Design of the Week: AI Chair

Design of the Week: AI Chair

Fabbaloo
FabbalooMar 30, 2026

Key Takeaways

  • AI trained on designer sketches to learn aesthetic language
  • Text prompts generated novel chair concepts without using “chair”
  • Image-to-3D conversion enabled metal DED printing of final design
  • Collaboration blurred lines between human and machine creativity
  • Project showcases future workflow for AI‑assisted industrial design

Summary

Ross Lovegrove partnered with Google DeepMind to create an AI‑human designed metal chair using 3D printing. The process began with feeding the AI a library of Lovegrove’s sketch concepts, fine‑tuning a text‑to‑image model to learn his aesthetic language. Lovegrove then crafted text prompts—sometimes avoiding the word “chair”—to generate novel forms, which were converted to a 3‑D model and printed with a directed‑energy deposition system. The result is a striking, fully metal chair that blurs the line between designer and algorithm.

Pulse Analysis

The AI Chair exemplifies a new paradigm where designers act as curators of machine imagination. By supplying DeepMind with a curated archive of hand‑drawn sketches, Lovegrove taught the model to internalize his signature fluid forms. Prompt engineering—especially the deliberate omission of the word “chair”—forced the AI to explore unconventional vocabularies, yielding unexpected silhouettes that a human might not conceive in isolation. This iterative dialogue between human intent and algorithmic interpretation accelerates the ideation phase, reducing months of sketching to hours of AI‑generated variations.

Technically, the workflow bridges several cutting‑edge tools.
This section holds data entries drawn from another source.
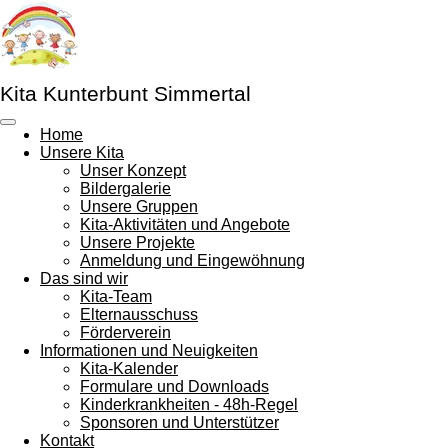
Zum
Hauptinhalt
springen
Kita Kunterbunt Simmertal
Home
Unsere Kita
Unser Konzept
Bildergalerie
Unsere Gruppen
Kita-Aktivitäten und Angebote
Unsere Projekte
Anmeldung und Eingewöhnung
Das sind wir
Kita-Team
Elternausschuss
Förderverein
Informationen und Neuigkeiten
Kita-Kalender
Formulare und Downloads
Kinderkrankheiten - 48h-Regel
Sponsoren und Unterstützer
Kontakt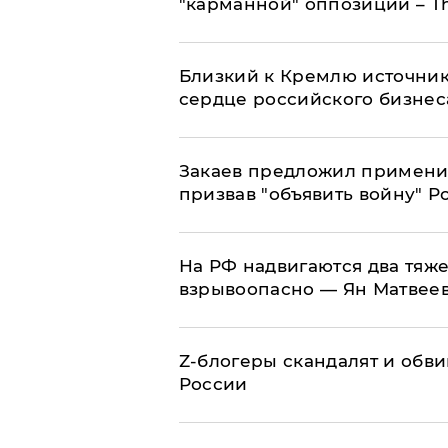
"карманной" оппозиции – Th
Близкий к Кремлю источник
сердце российского бизнес
Закаев предложил применит
призвав "объявить войну" Р
На РФ надвигаются два тяже
взрывоопасно — Ян Матвее
Z-блогеры скандалят и обви
России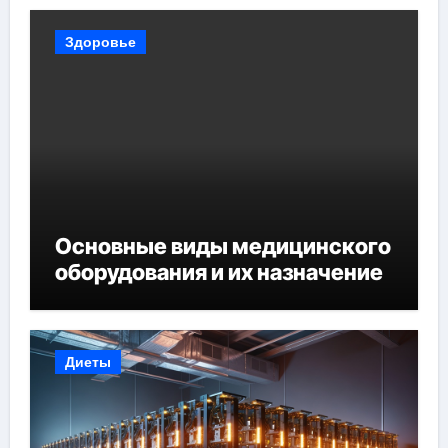
Здоровье
Основные виды медицинского
оборудования и их назначение
Диеты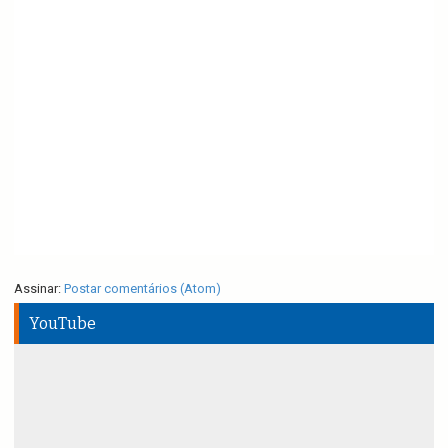
Assinar:
Postar comentários (Atom)
YouTube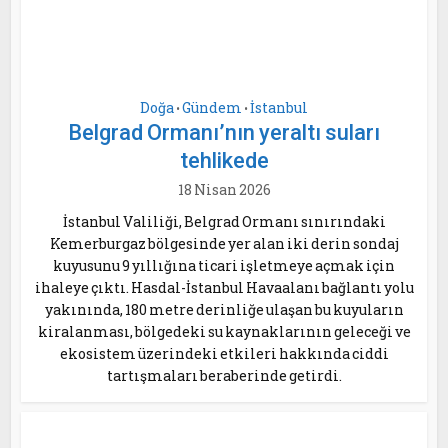
Doğa
Gündem
İstanbul
•
•
Belgrad Ormanı’nın yeraltı suları
tehlikede
18 Nisan 2026
İstanbul Valiliği, Belgrad Ormanı sınırındaki
Kemerburgaz bölgesinde yer alan iki derin sondaj
kuyusunu 9 yıllığına ticari işletmeye açmak için
ihaleye çıktı. Hasdal-İstanbul Havaalanı bağlantı yolu
yakınında, 180 metre derinliğe ulaşan bu kuyuların
kiralanması, bölgedeki su kaynaklarının geleceği ve
ekosistem üzerindeki etkileri hakkında ciddi
tartışmaları beraberinde getirdi.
A fine‑tuned text‑to‑image model produces 2‑D renderings, which are then fed into an image‑to‑3‑D conversion pipeline, creating printable geometry. The final model is fabricated using directed‑energy deposition (DED) metal 3‑D printing, a process that deposits material layer by layer with high precision. This combination of AI‑driven design and additive manufacturing not only shortens development cycles but also enables complex, organic structures that traditional subtractive methods struggle to achieve, opening new aesthetic and functional horizons for high‑end furniture.

For the broader market, the AI Chair signals a shift toward AI‑augmented product development across industries. Companies can leverage similar pipelines to explore vast design spaces, reduce prototyping costs, and respond faster to consumer trends. However, the collaboration raises questions about intellectual property ownership and the valuation of AI‑generated creativity. As more firms adopt these tools, we can expect a redefinition of the designer’s role—from sole creator to strategic guide—while consumers may soon encounter products born from a seamless blend of human vision and machine ingenuity.